As for the 22 yo–I really don’t know. He has always been very receptive to children and our first is on the way so maybe through this little guy we’ll be able to reach out to him in a special way. My own work situation and the fact that I live an hour from my family would make it tough to go to Mass with him regularly, but I think I could try to fit in some special brother-sister time between now and when our little one is born–either with or without a Saturday night Mass attatched to help solidify our connection as family and my support for him.

All of you are right. I know I need to really turn to prayer for these two special men in my life, my brothers. Being the oldest, I sometimes do try too hard to act as a mother to them, but I don’t think it’s off-base to ask St. Monica for prayers here too. Since she was so persistent and faithful in her prayers for her son and husband, I think that I can certainly turn to her example and ask her to pray with me.

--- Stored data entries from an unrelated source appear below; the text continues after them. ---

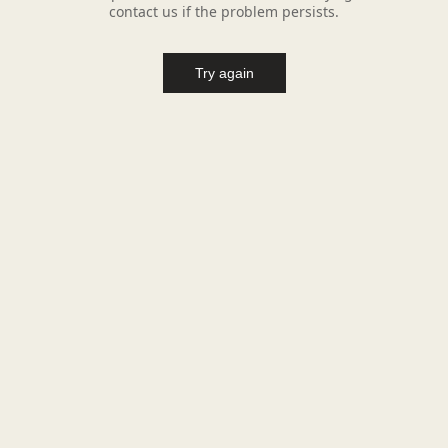
contact us if the problem persists.
Try again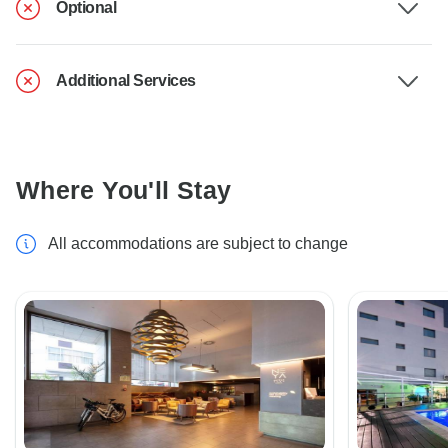
Optional
Additional Services
Where You'll Stay
All accommodations are subject to change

Thanks and God bless to anyone else struggling with a dear family member who you love so much in a similar situation.


#7

It looks like you are married with a beautiful child on the way. That’s wonderful and God Bless your family.

However if your brothers are 16 and 22 and raised as you were, I suspect they know full well, as do your folks, what they are doing and are completely responsible for the well being of their own souls.

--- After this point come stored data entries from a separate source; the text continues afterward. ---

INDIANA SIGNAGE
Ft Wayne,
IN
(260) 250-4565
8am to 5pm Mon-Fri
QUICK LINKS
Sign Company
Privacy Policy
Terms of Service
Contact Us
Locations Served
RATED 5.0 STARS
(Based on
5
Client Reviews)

Don’t let it make you crazy. All you can do is pray and lead by example. If there is a transportation issue, maybe offer a ride as needed for those that need it or a friendly wake up call for the brother who stays up too late. Maybe the younger one can join a youth group? Those tend to make mass together as a group and it puts a little more tender peer pressure to make mass a priority. Maybe also hint that soon you will need to choose a godparent for the baby - one who actually attends church is a good candidate! Hint hint.

Other than that - you’ve done what a good sister can, but in reality, they are mature enough to be responsible for their own souls. Let the Good Shepherd watch over them and call them back by your example of a good wife and new mother soon. God Bless.